Em torno desta questão ─ uma questão sem limites, mas a partir da qual se traçam todos os limites e se pensa mesmo a noção ou a ideia de limite ─ se enlaçam literatura, filosofia e sociologia antes e diferentemente de todo e qualquer estetismo ou filosofia da arte: é uma tal questão que, para além de velhos e gastos pressupostos (tão bem espelhados no arquitectural e soberanista pressuposto, privilegiadamente helénico, da «filosofia mãe de todos os saberes»), dita e atravessa como que arqui-originariamente estes discursos e estes saberes, provocando a sua singular intersecção; é uma tal questão que como que «literaturaliza» ou, e talvez melhor, ficcionaliza a filosofia (por isso, alguma dela, à ligeira, acusada de confundir o filosófico com o literário ou de, pura e simplesmente, se dissolver no dito literário) e deporta ou exila a literatura (mas também a poética e a teoria literária) dela mesma, da sua suposta essência ou identidade una, no acto pelo qual ela tenta pensar-se, reflectindo sobre a sua condição de possibilidade.
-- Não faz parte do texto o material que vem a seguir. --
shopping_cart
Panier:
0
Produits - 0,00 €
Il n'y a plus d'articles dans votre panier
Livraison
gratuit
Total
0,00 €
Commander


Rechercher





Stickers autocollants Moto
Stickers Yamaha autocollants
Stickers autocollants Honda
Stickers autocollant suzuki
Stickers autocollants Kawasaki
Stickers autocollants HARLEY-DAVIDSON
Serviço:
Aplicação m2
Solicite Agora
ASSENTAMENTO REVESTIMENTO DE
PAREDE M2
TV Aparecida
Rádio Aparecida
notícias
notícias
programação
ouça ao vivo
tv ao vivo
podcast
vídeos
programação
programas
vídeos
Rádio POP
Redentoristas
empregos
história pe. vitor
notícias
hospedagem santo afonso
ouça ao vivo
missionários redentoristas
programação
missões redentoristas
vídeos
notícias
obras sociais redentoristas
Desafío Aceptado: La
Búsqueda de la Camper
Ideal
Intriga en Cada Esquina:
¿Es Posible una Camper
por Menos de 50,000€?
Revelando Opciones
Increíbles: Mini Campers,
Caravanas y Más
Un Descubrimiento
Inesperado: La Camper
Uma incondicional condição de possibilidade, um certo direito à literatura que, nesta cena teórica, em nada difere de um certo direito à invenção ou à criação, à educação, ao ensino, à cultura, à cidadania, à Justiça, à democracia e mesmo à mundialização ─ a uma outra mundialização. Uma incondicional condição de possibilidade que em nada difere, em suma, de um apelo à luz de outras Luzes por vir e de uma (outra) mundialização, ela também ainda por vir, mas que urge pensar e ir construindo: na Universidade ─ em primeiro lugar, e como um dever absoluto inerente ao próprio espírito que deve ser o da Universidade ─ e, nesta, nas Humanidades.
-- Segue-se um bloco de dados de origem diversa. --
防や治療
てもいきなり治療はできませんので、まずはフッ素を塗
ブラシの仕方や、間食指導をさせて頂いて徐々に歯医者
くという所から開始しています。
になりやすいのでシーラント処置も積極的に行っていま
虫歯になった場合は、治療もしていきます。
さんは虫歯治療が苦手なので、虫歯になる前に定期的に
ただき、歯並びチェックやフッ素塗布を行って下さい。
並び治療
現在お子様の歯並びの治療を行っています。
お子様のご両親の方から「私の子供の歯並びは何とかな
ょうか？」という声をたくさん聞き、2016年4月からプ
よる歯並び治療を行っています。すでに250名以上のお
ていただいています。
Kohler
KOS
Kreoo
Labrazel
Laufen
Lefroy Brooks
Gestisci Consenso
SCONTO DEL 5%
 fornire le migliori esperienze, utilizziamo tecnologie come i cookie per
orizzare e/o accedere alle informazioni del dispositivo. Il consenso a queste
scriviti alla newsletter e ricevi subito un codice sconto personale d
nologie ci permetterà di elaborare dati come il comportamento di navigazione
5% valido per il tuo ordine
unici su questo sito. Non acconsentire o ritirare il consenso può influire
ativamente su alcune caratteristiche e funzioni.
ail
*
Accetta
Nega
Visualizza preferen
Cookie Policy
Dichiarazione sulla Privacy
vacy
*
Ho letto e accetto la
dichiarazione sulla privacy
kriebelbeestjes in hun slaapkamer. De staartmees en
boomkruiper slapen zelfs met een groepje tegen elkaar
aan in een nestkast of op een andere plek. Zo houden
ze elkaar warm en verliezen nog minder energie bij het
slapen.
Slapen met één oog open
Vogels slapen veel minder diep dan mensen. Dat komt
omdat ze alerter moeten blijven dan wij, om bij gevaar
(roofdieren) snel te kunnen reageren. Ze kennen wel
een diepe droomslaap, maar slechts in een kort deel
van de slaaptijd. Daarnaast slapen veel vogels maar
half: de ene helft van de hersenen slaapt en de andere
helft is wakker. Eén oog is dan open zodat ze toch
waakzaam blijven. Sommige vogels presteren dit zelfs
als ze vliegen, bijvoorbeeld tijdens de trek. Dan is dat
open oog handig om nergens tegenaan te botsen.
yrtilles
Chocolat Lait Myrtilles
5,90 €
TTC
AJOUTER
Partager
É pois a partir desta questão comum que logramos pensar e dar a pensar a transversalidade destes discursos e saberes: é ela que, não só os atravessa de parte a parte, como dita o tema do Curso em torno do qual, e na sua respectiva singularidade, eles marcam o seu encontro: Linguagens, Identidades e Mundialização. Um tema onde, observe-se, ecoa também tudo o que, em todos os parâmetros, géneros e estilos, faz a urgência do nosso tempo: com efeito, na sua singular originariedade, a questão da língua (a língua como questão) constitui a ineliminável fronteira e tecido de todas as fronteiras: ela talha e retalha todas as identidades – linguísticas, textuais, subjectivas, sexuais, culturais, éticas, políticas, nacionais, estato-nacionais, internacionais e mundiais. Mas nem só à acutilância, à premência e à exigência contemporâneas deste tema procura responder este Curso. Ele tem também intuitos imediatamente performativos: no seu intuito efectivamente formador, e formador no rastro luminoso de uma certa Bildung, ele visa afectar e transformar o tecido humano, sociocultural e político, sobre o qual deseja agir.
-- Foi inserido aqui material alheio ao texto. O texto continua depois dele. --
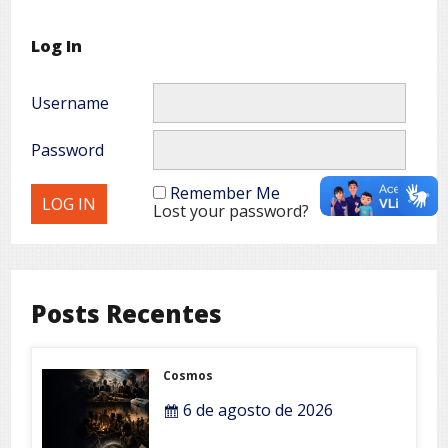
Log In
Username
Password
Remember Me
Lost your password?
Posts Recentes
Cosmos
6 de agosto de 2026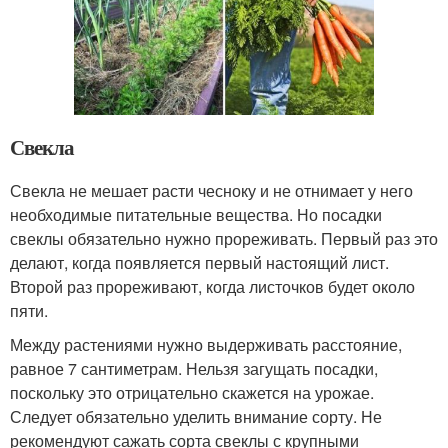
Свекла
Свекла не мешает расти чесноку и не отнимает у него
необходимые питательные вещества. Но посадки
свеклы обязательно нужно прореживать. Первый раз это
делают, когда появляется первый настоящий лист.
Второй раз прореживают, когда листочков будет около
пяти.
Между растениями нужно выдерживать расстояние,
равное 7 сантиметрам. Нельзя загущать посадки,
поскольку это отрицательно скажется на урожае.
Следует обязательно уделить внимание сорту. Не
рекомендуют сажать сорта свеклы с крупными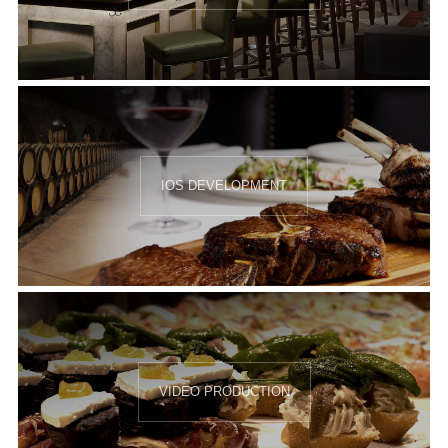
IOS DEVELOPMENT
VIDEO PRODUCTION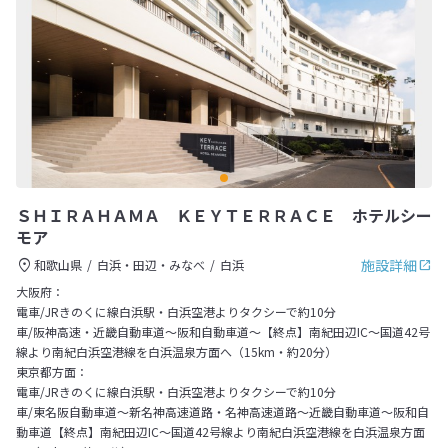
ＳＨＩＲＡＨＡＭＡ ＫＥＹＴＥＲＲＡＣＥ ホテルシー
モア
施設詳細
和歌山県
白浜・田辺・みなべ
白浜
大阪府：
電車/JRきのくに線白浜駅・白浜空港よりタクシーで約10分
車/阪神高速・近畿自動車道～阪和自動車道～【終点】南紀田辺IC～国道42号
線より南紀白浜空港線を白浜温泉方面へ（15km・約20分）
東京都方面：
電車/JRきのくに線白浜駅・白浜空港よりタクシーで約10分
車/東名阪自動車道～新名神高速道路・名神高速道路～近畿自動車道～阪和自
動車道【終点】南紀田辺IC～国道42号線より南紀白浜空港線を白浜温泉方面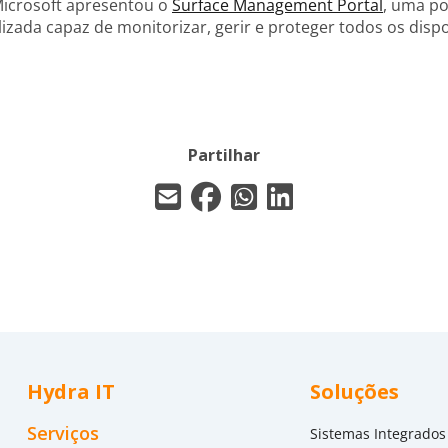
Microsoft apresentou o
Surface Management Portal
, uma po
izada capaz de monitorizar, gerir e proteger todos os dispo
Partilhar
Hydra IT
Soluções
Serviços
Sistemas Integrados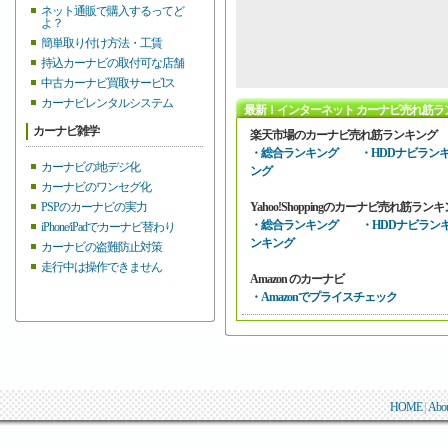
ネット通販で購入するってど
よ？
簡単取り付け方法・工賃
持込カーナビの取付可な店舗
中古カーナビ買取サービlス
カーナビレンタルシステム
最新！インターネット カーナビ売れ筋ラ
カーナビ雑学
楽天市場のカーナビ売れ筋ランキング
・総合ランキング
・HDDナビラン
カーナビの地デジ化
ング
カーナビのワンセグ化
PSPのカーナビの実力
Yahoo!Shoppingのカーナビ売れ筋ラン
・総合ランキング
・HDDナビラン
iPhone/iPadでカーナビ替わり
ンキング
カーナビの盗難防止対策
走行中は操作できません
Amazon のカーナビ
・Amazonでプライスチェック
HOME
|
Abo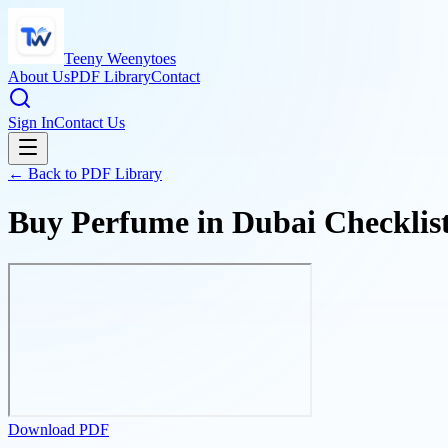
Teeny Weenytoes
About Us
PDF Library
Contact
Sign In
Contact Us
← Back to PDF Library
Buy Perfume in Dubai Checklist
Download PDF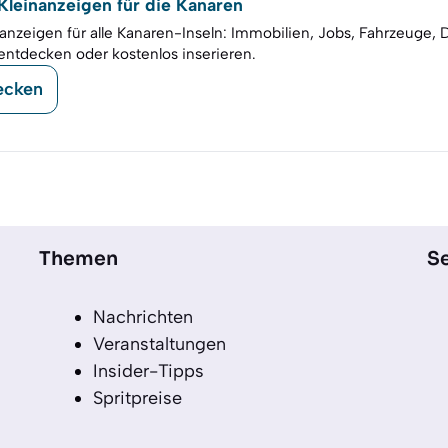
leinanzeigen für die Kanaren
anzeigen für alle Kanaren-Inseln: Immobilien, Jobs, Fahrzeuge, 
entdecken oder kostenlos inserieren.
ecken
Themen
Se
Nachrichten
Veranstaltungen
Insider-Tipps
Spritpreise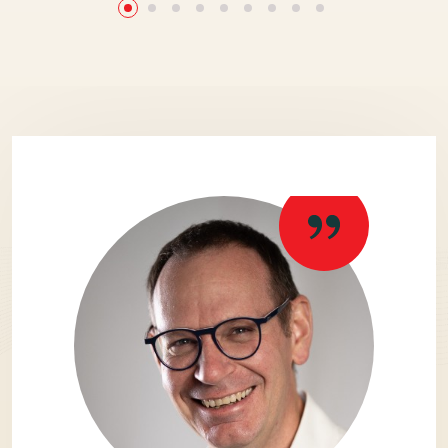
Testimonials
Finalmente, o horizonte filosófico que aqui se entrecruza e propõe a uma investigação e especialização não é naturalmente o de toda a filosofia mas, nela, apenas o de um dos seus registos ─ aquele que é porventura um dos registos mais singulares e difíceis da contemporaneidade filosófica para o repensar destas questões: o da desconstrução derridiana que denunciando, por um lado, a cumplicidade (a nível teórico, conceptual e metodológico-estilístico) metafísica da filosofia, da literatura e das ciências humanas e sociais, as dá de novo e diferentemente a pensar, dando no mesmo gesto a pensar e a reinventar a relação pensamento-filosofia-língua e literatura-sociedade e mundo.